The complete statement of the Venezuelan government was shared by some people on X.
The second story coming out of Venezuela at about the same time ran in media that cited three current and former US officials as well as one source in the Venezuelan opposition. The sources shared details of a US government plan to abduct President Maduro of Venezuela by recruiting his pilot. The plan was mainly coordinated by DHS agent Edwin Lopez who tried to lure Maduro’s pilot Gen. Bitner Villegas, into flying Maduro’s plane to a place where U.S. authorities could capture the Venezuelan president. The pilot was to be rewarded with a hefty sum for his role in this scheme. Ultimately it didn’t work and, as the Associated Press (October 28) put it:
The conversation was tense, and the pilot left noncommittal, though he provided the agent, Edwin Lopez, with his cell number — a sign he might be interested in helping the U.S. government.
The reason for the pilot’s final refusal is said to be his loyalty to his president.
On his show “Redacted,” conservative podcaster Clayton Morris touched on how the US attacks on Venezuela were the initiation of a regime-change war to get access to Venezuelan oil resources. Morris interviewed former CIA official and whistleblower John Kiriakou to discuss America’s plans for Venezuela and “the CIA’s nefarious operations.” Kiriakou opined that the regime change operation is not personally about Maduro with whom the US has worked and bought oil from for years. But now that China is making a refinery in the Caribbean that can refine Venezuelan oil and buy it, the US is intimidating Venezuela to keep the Chinese out of the Caribbean and South America.

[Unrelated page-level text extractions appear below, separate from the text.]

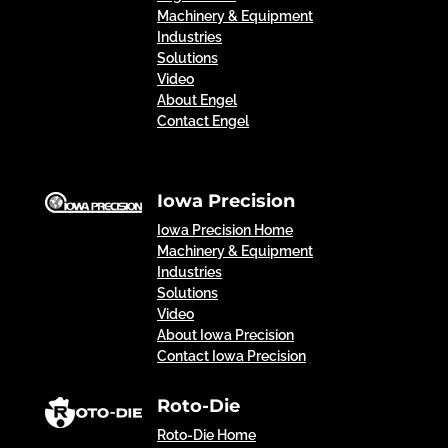
Machinery & Equipment
Industries
Solutions
Video
About Engel
Contact Engel
Iowa Precision
Iowa Precision Home
Machinery & Equipment
Industries
Solutions
Video
About Iowa Precision
Contact Iowa Precision
Roto-Die
Roto-Die Home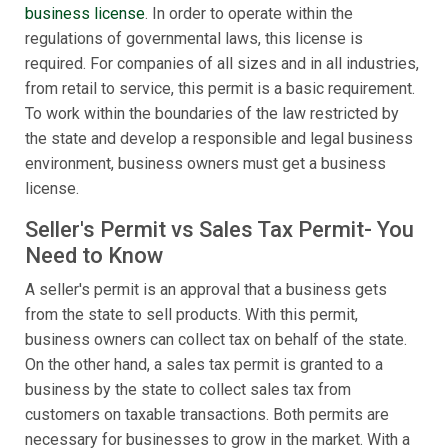
business license
. In order to operate within the
regulations of governmental laws, this license is
required. For companies of all sizes and in all industries,
from retail to service, this permit is a basic requirement.
To work within the boundaries of the law restricted by
the state and develop a responsible and legal business
environment, business owners must get a business
license.
Seller's Permit vs Sales Tax Permit- You
Need to Know
A seller's permit is an approval that a business gets
from the state to sell products. With this permit,
business owners can collect tax on behalf of the state.
On the other hand, a sales tax permit is granted to a
business by the state to collect sales tax from
customers on taxable transactions. Both permits are
necessary for businesses to grow in the market. With a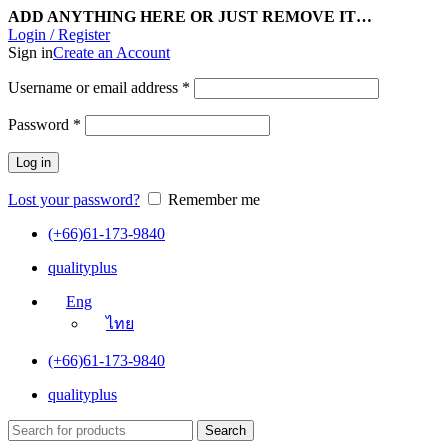
ADD ANYTHING HERE OR JUST REMOVE IT…
Login / Register
Sign in
Create an Account
Username or email address
*
Password
*
Log in
Lost your password?
Remember me
(+66)61-173-9840
qualityplus
Eng
ไทย
(+66)61-173-9840
qualityplus
Search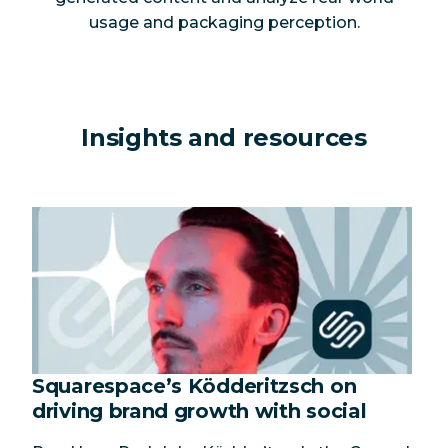
usage and packaging perception.
Insights and resources
Squarespace’s Ködderitzsch on
driving brand growth with social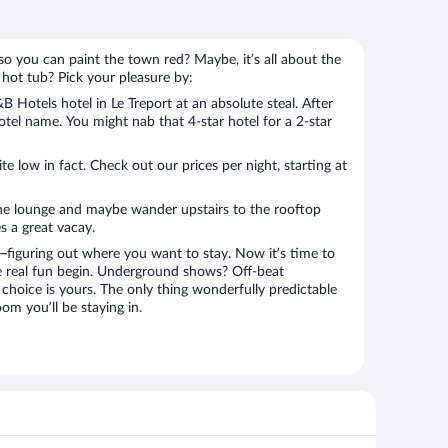
so you can paint the town red? Maybe, it’s all about the
 hot tub? Pick your pleasure by:
 Hotels hotel in Le Treport at an absolute steal. After
hotel name. You might nab that 4-star hotel for a 2-star
 low in fact. Check out our prices per night, starting at
the lounge and maybe wander upstairs to the rooftop
s a great vacay.
figuring out where you want to stay. Now it’s time to
e real fun begin. Underground shows? Off-beat
choice is yours. The only thing wonderfully predictable
om you’ll be staying in.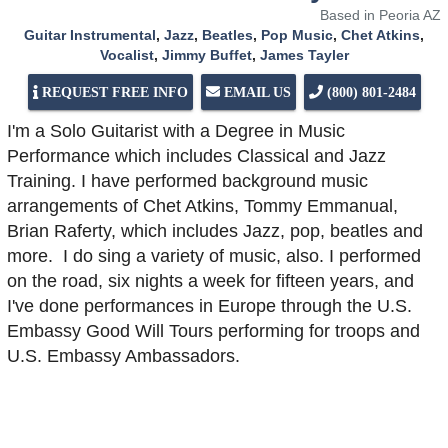
Based in Peoria AZ
Guitar Instrumental
,
Jazz
,
Beatles
,
Pop Music
,
Chet Atkins
,
Vocalist
,
Jimmy Buffet
,
James Tayler
REQUEST FREE INFO
EMAIL US
(800) 801-2484
I'm a Solo Guitarist with a Degree in Music
Performance which includes Classical and Jazz
Training. I have performed background music
arrangements of Chet Atkins, Tommy Emmanual,
Brian Raferty, which includes Jazz, pop, beatles and
more. I do sing a variety of music, also. I performed
on the road, six nights a week for fifteen years, and
I've done performances in Europe through the U.S.
Embassy Good Will Tours performing for troops and
U.S. Embassy Ambassadors.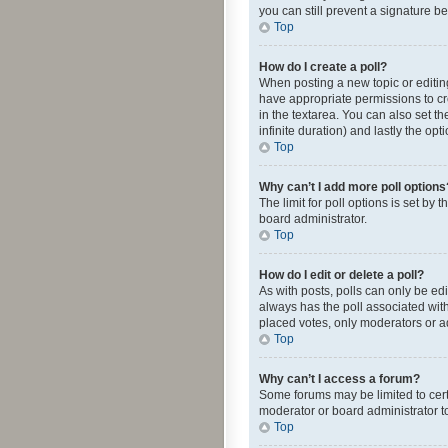
you can still prevent a signature b
Top
How do I create a poll?
When posting a new topic or editing 
have appropriate permissions to crea
in the textarea. You can also set th
infinite duration) and lastly the op
Top
Why can’t I add more poll options
The limit for poll options is set by
board administrator.
Top
How do I edit or delete a poll?
As with posts, polls can only be edite
always has the poll associated with
placed votes, only moderators or ad
Top
Why can’t I access a forum?
Some forums may be limited to cert
moderator or board administrator t
Top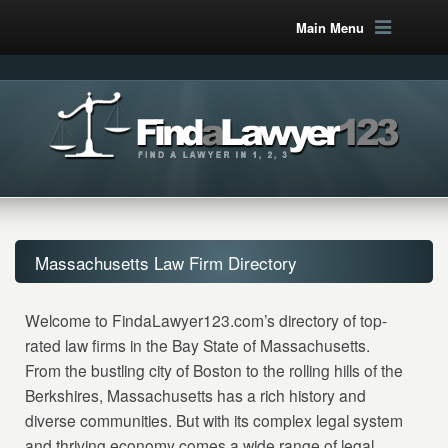
Main Menu
Massachusetts Law Firm Directory
Welcome to FindaLawyer123.com’s directory of top-
rated law firms in the Bay State of Massachusetts.
From the bustling city of Boston to the rolling hills of the
Berkshires, Massachusetts has a rich history and
diverse communities. But with its complex legal system
and thriving economy comes a wide range of legal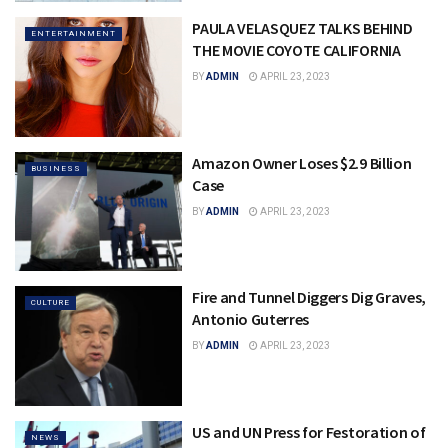
PAULA VELASQUEZ TALKS BEHIND
ENTERTAINMENT
THE MOVIE COYOTE CALIFORNIA
BY
ADMIN
APRIL 23, 2023
Amazon Owner Loses $2.9 Billion
BUSINESS
Case
BY
ADMIN
APRIL 23, 2023
Fire and Tunnel Diggers Dig Graves,
CULTURE
Antonio Guterres
BY
ADMIN
APRIL 23, 2023
US and UN Press for Festoration of
NEWS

Within the elected Republican leadership in D.C., not everyone is onboard with President Trump’s military strikes against the alleged narcotic traffickers from Venezuela. Senator Rand Paul of Kentucky has gone on record questioning Trump’s narrative and called those killed in the Trump admin’s military strikes on the targeted boats “extrajudicial killing.” He went on Fox News to say that what the current American government is doing in Caribbean is the kind of thing you’d expect from China or Iran.

what type of operation it is?
Its a secret, but don’t worry, it will hit the Washington Post as soon as they make a mistake
We don’t need Venezuelan oil (the US is the world’s top oil producer given most advanced extraction technology), but we don’t want Chinese influence (or oil buying) in the Western Hemisphere; nor do we want countries to be complicit in if not actively enabling drug trafficking. Both allowing expanded adversary influence and enabling drug trafficking are actively hostile acts against us. Panama understood that there would be benefits for them if they cooperated in kicking out the Chinese from canal related operations, and consequences if they didn’t. But Venezuela’s Maduro is a nutcase ideologue not amenable to reasonable considerations.
So it’s not about imperialism or globalism, although given our history in South America, one can imagine that it could look like it.